At the same press conference in Portugal, President Putin dismissed speculation he will increase the powers of the prime minister and assume that post after leaving the Kremlin in 2008, Interfax reports. “If somebody thinks I’m going to move, say, into the government of the Russian Federation and hand over principal powers to it, that is not true,” he said. “There will be no infringement of the powers of the president of the Russian Federation, in any case not as long as this is under my control.” Meanwhile, the Financial Times quotes Federation Council speaker Sergei Mironov as saying the issue of a third Putin presidential term has “not been taken off the agenda” despite a constitutional bar on presidents serving more than two consecutive terms.
October 29:
According to the Agence France Presse, Vladimir Churov, head of Russia’s Central Election Commission (CEC), has said that between 300 and 400 observers will be allowed into Russia for the December 2nd State Duma elections - a quarter of the number who monitored Russia’s last parliamentary elections in 2003. The CEC, which has completed registering parties for the State Duma elections, approved 11 parties to participate and rejected three.

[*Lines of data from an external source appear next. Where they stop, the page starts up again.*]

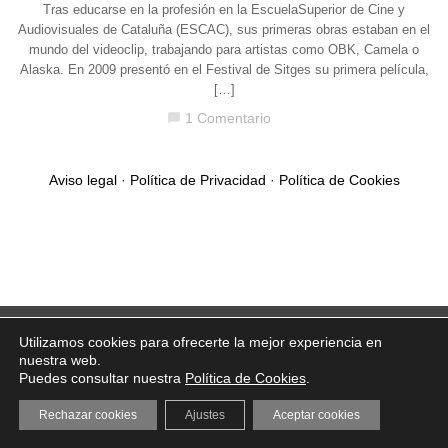
Tras educarse en la profesión en la EscuelaSuperior de Cine y
Audiovisuales de Cataluña (ESCAC), sus primeras obras estaban en el
mundo del videoclip, trabajando para artistas como OBK, Camela o
Alaska. En 2009 presentó en el Festival de Sitges su primera película,
[…]
1 Comentario
chat_bubble
Aviso legal
·
Política de Privacidad
·
Política de Cookies
Utilizamos cookies para ofrecerte la mejor experiencia en
nuestra web.
Puedes consultar nuestra
Política de Cookies
.
Rechazar cookies
Ajustes
Aceptar cookies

According to the income and property declarations provided by candidates running in the upcoming State Duma elections, Vladimir Putin’s income last year was 2,011,611 rubles ($81,190), Izvestia reports. Putin, who is heading the pro-Kremlin United Russia party’s ticket, also declared a small apartment in St. Petersburg, a 1,500 square meter plot outside Moscow, two vintage Volga cars and roughly 3,700,000 rubles (around $150,000) in three bank accounts. In February 2005, the Russian edition of Newsweek published a photograph of Putin wearing a Patek Philippe Perpetual Calendar watch, which costs around $60,000.